Dies war eine geführte Meditation über den Tod, geleitet von einem buddhistischen Mönch, an der ich in den Achtzigern teilnahm. Meine Antwort darauf war Ekel, Bestürzung. Angst.
Auf irgendeiner Ebene habe ich es einfach nicht verstanden. Ich war jung, gesund und schön und ich war mir ziemlich sicher, dass ich nicht bald sterben würde, und selbst wenn ich es täte, wäre es wahrscheinlich ein schrecklicher Unfall. Ich würde nie diesen sanften Zerfall meines Körpers oder die Wiedereingliederung in die Erde erleben.
Ich habe diese Erfahrung abgehackt und nie darüber nachgedacht, was die meisten von uns mit Gedanken an ihren eigenen Tod machen. Wir denken nicht darüber nach. Oder wir denken logistisch und rechtlich darüber nach: Wer bekommt meine Sachen und wer kümmert sich um meine Katzen? Der Zerfall unseres Körpers ist nicht unsere Sorge. Er wird chemisch von Fachleuten behandelt.
Aber die Wahrheit des Lebens ist, dass sich unser Körper in einem ständigen Zustand des Verfalls befindet. Wir bewegen uns immer in eine Richtung: in den Tod. Wir haben immer noch nicht herausgefunden, wie wir uns in die andere Richtung bewegen sollen. Das gilt für uns alle.
Die beiden Dinge, die wir mit allen anderen gemeinsam haben, sind Leben und Tod. Aber diese beiden Dinge - geboren zu werden und zu sterben - bleiben die geheimnisvollsten und wunderbarsten. Die tiefsten Geheimnisse der Existenz sind also auch die alltäglichsten und damit am einfachsten zu ignorierenden, wenn sie nicht tatsächlich mit uns oder jemandem, den wir lieben, geschehen.

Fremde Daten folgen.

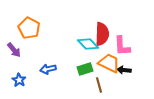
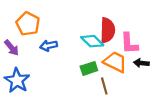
blue arrow: (48, 69) -> (49, 46), moved
black arrow: (124, 70) -> (141, 63), moved
blue star: (19, 80) -> (17, 80), size x1.6

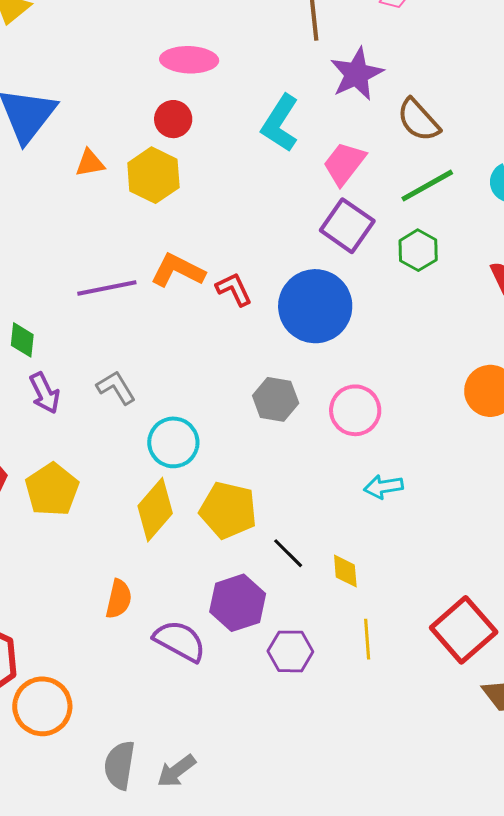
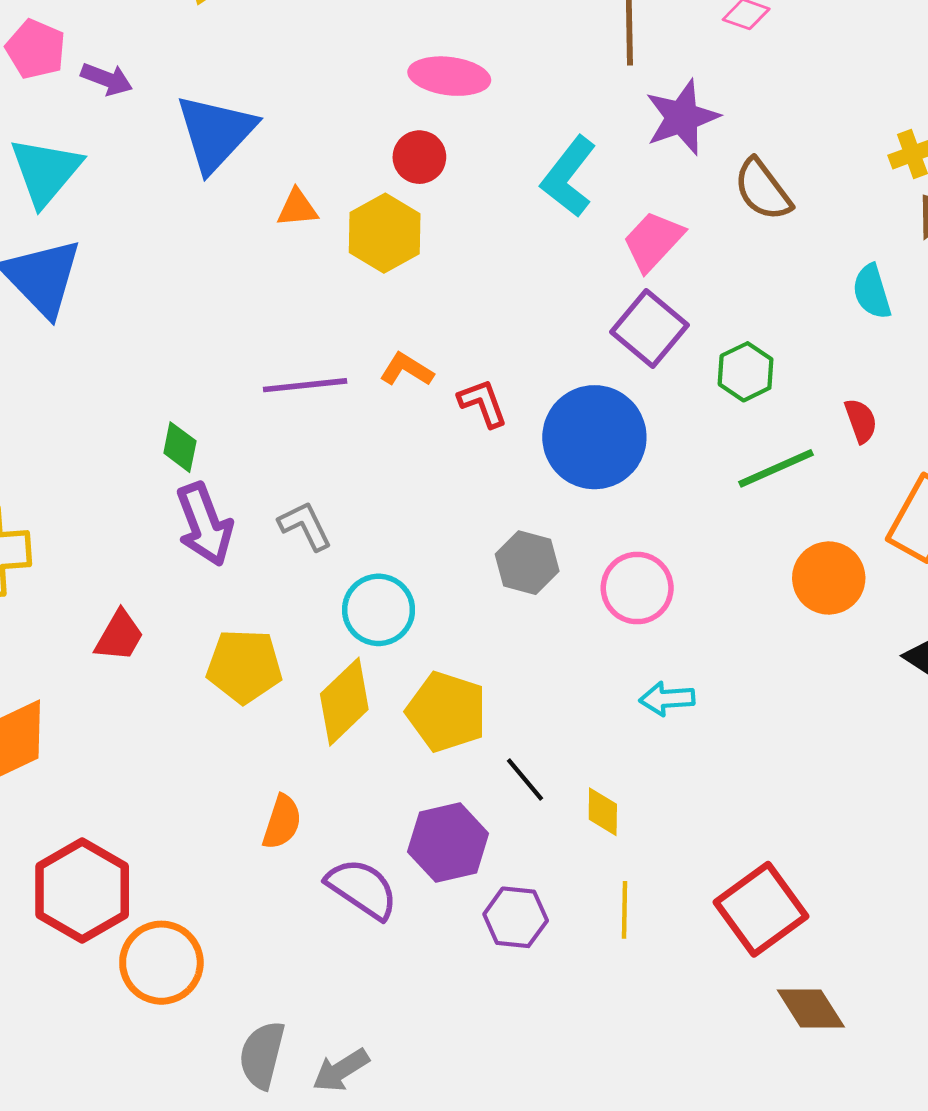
green line: (427, 186) -> (776, 468), moved
orange L-shape: (178, 270) -> (407, 370), size x0.7
purple arrow: (45, 393) -> (205, 524), size x1.4
yellow pentagon: (52, 490) -> (244, 666), moved, turned 30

Aber wie die meisten Dinge, die wir vermeiden, könnte uns unsere kulturell vorgeschriebene Vermeidung des Denkens über den Tod nicht helfen. Tatsächlich könnte es uns sogar schaden.
Es ist nicht so, dass man eine höhere Sterblichkeitsrate hat, wenn man nicht an den Tod denkt, es ist nur, dass das Denken über den Tod einen glücklicher machen könnte.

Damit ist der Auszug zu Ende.